Stored data entries:

^^^^^^^^^^^^^^^^

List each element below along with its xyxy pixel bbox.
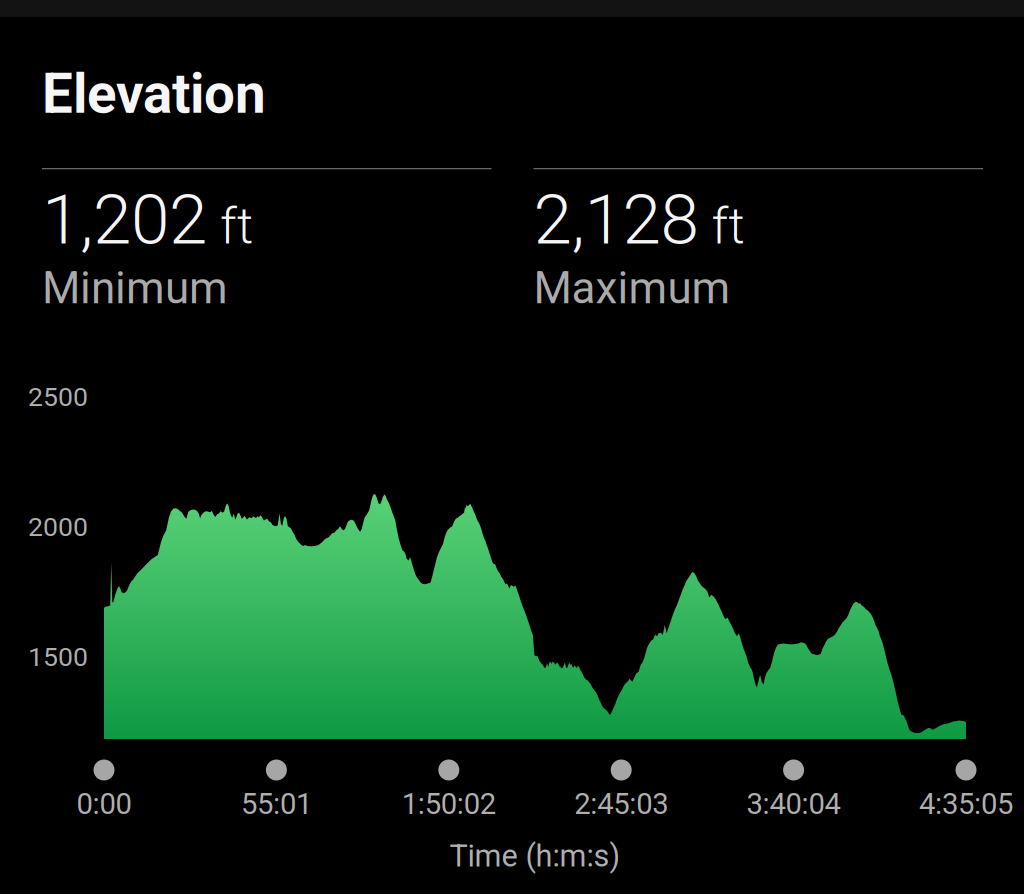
staticText: 55:01 bbox=[241, 787, 312, 821]
button[interactable]: 1,202 bbox=[42, 168, 492, 314]
staticText: 3:40:04 bbox=[747, 787, 841, 821]
staticText: 1500 bbox=[28, 641, 88, 673]
staticText: Minimum bbox=[42, 262, 228, 314]
staticText: Time (h:m:s) bbox=[450, 838, 620, 874]
staticText: Elevation bbox=[42, 62, 266, 126]
staticText: 2,128 bbox=[534, 179, 698, 260]
staticText: Maximum bbox=[534, 262, 730, 314]
staticText: ft bbox=[220, 197, 253, 256]
staticText: 4:35:05 bbox=[919, 787, 1013, 821]
staticText: 1,202 bbox=[42, 179, 207, 260]
staticText: 2000 bbox=[28, 511, 88, 543]
staticText: ft bbox=[712, 197, 744, 256]
staticText: 2:45:03 bbox=[574, 787, 668, 821]
staticText: 1:50:02 bbox=[402, 787, 496, 821]
button[interactable]: 2,128 bbox=[534, 168, 983, 314]
staticText: 2500 bbox=[28, 381, 88, 413]
staticText: 0:00 bbox=[76, 787, 132, 821]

^^^^^^^^^^^^^^^^

### About this task
Repeat the data in full and exactly. Omit pictures.

### Exercise solution
List each element below along with its xyxy pixel bbox.
staticText: 55:01 bbox=[241, 787, 312, 821]
button[interactable]: 1,202 bbox=[42, 168, 492, 314]
staticText: 3:40:04 bbox=[747, 787, 841, 821]
staticText: 1500 bbox=[28, 641, 88, 673]
staticText: Minimum bbox=[42, 262, 228, 314]
staticText: Time (h:m:s) bbox=[450, 838, 620, 874]
staticText: Elevation bbox=[42, 62, 266, 126]
staticText: 2,128 bbox=[534, 179, 698, 260]
staticText: Maximum bbox=[534, 262, 730, 314]
staticText: ft bbox=[220, 197, 253, 256]
staticText: 4:35:05 bbox=[919, 787, 1013, 821]
staticText: 1,202 bbox=[42, 179, 207, 260]
staticText: 2000 bbox=[28, 511, 88, 543]
staticText: ft bbox=[712, 197, 744, 256]
staticText: 2:45:03 bbox=[574, 787, 668, 821]
staticText: 1:50:02 bbox=[402, 787, 496, 821]
button[interactable]: 2,128 bbox=[534, 168, 983, 314]
staticText: 2500 bbox=[28, 381, 88, 413]
staticText: 0:00 bbox=[76, 787, 132, 821]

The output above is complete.